Populations of amphibians, like frogs and toads, are on the decline worldwide. But a new study could lead to certain amphibian species recovering.

This study focuses on 2 amphibian species that can acquire resistance to a deadly fungus. Taegan McMahon, an assistant professor of biology at the University of Tampa is one of the lead researchers in the study.

“Within this paper we looked at two species ourselves, Oak Toad and Cuban tree frog, then we also looked at another paper that had done some work with a different species.”

McMahon says research on amphibians is necessary.

“They’re extremely important in the food web because as tad poles they eat the tridents and insects and things like mosquito larva in the land, and as adults they eat other insects on the land. As well as they are food for larger animals like water snakes and ferns and small mammals.”

Hopes are high for the team which included researchers from University of Tampa and University of South Florida.
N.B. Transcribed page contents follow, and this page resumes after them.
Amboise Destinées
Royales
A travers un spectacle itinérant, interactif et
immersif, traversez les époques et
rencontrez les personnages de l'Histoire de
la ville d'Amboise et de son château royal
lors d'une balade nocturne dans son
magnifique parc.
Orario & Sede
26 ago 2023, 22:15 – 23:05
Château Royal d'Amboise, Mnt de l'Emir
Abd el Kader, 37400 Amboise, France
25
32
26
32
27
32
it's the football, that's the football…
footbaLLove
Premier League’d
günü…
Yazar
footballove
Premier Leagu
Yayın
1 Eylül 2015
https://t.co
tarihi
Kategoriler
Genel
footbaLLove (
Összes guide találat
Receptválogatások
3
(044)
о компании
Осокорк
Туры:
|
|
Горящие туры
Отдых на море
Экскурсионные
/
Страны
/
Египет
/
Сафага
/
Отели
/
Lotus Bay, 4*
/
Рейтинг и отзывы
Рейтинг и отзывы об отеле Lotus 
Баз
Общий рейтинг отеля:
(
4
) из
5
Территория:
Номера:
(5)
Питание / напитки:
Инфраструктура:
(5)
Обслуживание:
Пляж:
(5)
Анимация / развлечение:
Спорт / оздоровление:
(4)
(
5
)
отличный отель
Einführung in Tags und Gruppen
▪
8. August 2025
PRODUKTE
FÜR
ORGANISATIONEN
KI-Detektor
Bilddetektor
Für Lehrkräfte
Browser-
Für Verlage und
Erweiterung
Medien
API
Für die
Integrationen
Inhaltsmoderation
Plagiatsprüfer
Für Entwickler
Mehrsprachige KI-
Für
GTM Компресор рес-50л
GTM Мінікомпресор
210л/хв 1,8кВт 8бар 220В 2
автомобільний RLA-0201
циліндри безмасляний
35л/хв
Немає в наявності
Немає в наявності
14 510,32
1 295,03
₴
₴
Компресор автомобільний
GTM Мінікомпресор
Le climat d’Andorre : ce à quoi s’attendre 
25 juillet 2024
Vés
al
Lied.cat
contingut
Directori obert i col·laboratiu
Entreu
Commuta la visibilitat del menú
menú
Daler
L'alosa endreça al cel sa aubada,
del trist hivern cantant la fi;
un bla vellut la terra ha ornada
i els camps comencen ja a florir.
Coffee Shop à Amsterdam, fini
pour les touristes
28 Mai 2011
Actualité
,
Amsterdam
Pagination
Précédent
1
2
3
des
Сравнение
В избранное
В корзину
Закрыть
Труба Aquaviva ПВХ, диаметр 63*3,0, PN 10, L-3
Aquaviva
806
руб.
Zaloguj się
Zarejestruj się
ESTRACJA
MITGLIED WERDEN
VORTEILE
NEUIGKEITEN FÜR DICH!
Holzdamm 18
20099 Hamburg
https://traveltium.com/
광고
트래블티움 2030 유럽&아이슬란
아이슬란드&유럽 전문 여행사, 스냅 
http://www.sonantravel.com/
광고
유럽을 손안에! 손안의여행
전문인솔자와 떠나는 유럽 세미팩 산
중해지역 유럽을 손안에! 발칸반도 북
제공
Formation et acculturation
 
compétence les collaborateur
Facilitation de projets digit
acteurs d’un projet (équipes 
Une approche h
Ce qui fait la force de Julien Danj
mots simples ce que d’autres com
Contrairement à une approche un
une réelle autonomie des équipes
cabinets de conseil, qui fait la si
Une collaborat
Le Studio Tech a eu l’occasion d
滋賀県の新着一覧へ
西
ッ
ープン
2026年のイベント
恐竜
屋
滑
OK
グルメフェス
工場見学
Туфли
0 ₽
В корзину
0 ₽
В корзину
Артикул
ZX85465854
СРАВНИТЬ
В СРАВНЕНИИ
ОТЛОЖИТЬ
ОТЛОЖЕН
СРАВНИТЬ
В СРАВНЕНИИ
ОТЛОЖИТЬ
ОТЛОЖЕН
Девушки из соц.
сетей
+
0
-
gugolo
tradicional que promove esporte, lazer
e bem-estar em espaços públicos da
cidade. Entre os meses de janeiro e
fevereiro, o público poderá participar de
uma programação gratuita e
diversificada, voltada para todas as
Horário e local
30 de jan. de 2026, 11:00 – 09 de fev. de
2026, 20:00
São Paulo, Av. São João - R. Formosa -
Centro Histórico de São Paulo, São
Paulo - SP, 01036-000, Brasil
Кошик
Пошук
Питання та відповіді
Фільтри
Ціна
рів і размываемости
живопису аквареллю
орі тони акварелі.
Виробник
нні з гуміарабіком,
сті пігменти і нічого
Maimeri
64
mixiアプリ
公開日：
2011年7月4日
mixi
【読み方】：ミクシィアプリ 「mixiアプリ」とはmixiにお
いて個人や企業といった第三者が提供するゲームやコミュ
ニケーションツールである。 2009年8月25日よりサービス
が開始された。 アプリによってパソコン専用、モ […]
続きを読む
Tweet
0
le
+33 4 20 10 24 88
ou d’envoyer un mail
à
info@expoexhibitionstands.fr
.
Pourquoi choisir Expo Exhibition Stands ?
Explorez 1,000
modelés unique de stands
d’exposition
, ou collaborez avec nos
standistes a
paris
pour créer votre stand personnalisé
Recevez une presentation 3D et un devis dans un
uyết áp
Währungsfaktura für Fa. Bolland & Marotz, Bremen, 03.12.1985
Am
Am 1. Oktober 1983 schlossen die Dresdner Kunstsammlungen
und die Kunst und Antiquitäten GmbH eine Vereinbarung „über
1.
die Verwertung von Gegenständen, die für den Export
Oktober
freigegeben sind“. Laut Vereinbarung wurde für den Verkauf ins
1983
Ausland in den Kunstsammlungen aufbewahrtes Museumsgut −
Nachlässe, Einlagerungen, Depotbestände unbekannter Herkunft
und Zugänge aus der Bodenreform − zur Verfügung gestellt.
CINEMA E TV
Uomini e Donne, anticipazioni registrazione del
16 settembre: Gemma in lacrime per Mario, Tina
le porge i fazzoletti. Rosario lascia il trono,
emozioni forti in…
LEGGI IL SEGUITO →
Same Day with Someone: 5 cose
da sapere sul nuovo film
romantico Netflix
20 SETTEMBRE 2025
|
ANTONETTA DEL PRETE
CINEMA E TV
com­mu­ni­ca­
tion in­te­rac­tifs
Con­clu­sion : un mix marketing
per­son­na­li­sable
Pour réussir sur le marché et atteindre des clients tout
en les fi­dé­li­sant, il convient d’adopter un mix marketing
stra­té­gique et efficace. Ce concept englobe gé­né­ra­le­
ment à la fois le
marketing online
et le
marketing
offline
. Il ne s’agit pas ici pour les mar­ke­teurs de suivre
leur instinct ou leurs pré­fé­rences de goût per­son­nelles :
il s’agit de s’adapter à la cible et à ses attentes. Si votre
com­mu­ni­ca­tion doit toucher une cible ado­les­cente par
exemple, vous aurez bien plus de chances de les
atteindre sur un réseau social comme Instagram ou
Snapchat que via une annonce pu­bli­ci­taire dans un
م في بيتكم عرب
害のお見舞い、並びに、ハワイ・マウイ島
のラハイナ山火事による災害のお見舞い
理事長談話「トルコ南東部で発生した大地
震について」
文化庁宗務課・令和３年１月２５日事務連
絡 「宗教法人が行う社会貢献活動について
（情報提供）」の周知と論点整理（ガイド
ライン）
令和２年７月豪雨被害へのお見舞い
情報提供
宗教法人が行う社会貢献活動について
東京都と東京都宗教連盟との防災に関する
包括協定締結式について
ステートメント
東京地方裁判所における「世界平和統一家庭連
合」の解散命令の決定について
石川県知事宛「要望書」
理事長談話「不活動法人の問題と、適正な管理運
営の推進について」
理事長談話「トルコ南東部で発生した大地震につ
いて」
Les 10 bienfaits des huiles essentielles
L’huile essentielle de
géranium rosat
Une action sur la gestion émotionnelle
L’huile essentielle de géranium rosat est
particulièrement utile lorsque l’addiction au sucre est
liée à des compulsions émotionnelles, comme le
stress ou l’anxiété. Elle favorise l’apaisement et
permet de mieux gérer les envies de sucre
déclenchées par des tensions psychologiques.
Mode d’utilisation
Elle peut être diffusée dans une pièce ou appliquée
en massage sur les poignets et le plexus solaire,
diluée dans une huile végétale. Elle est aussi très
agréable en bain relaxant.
“The work that we’re doing is very exciting it shows one of the first positive steps for rehabilitating amphibian populations around the world but it’s only a preliminary step.”

McMahon says there is still more work to be done.

“We need to do quite a bit more research to see if this work is actually practical in the field and if this is something that could actually be used on a larger scale, right now we just have this basic idea that these amphibians have a possibility of acquiring resistance to the fungus which is very exciting but we need to do a lot more research before we can figure out if its going to lead to practical management.”

This study seems to be a promising step for amphibian populations.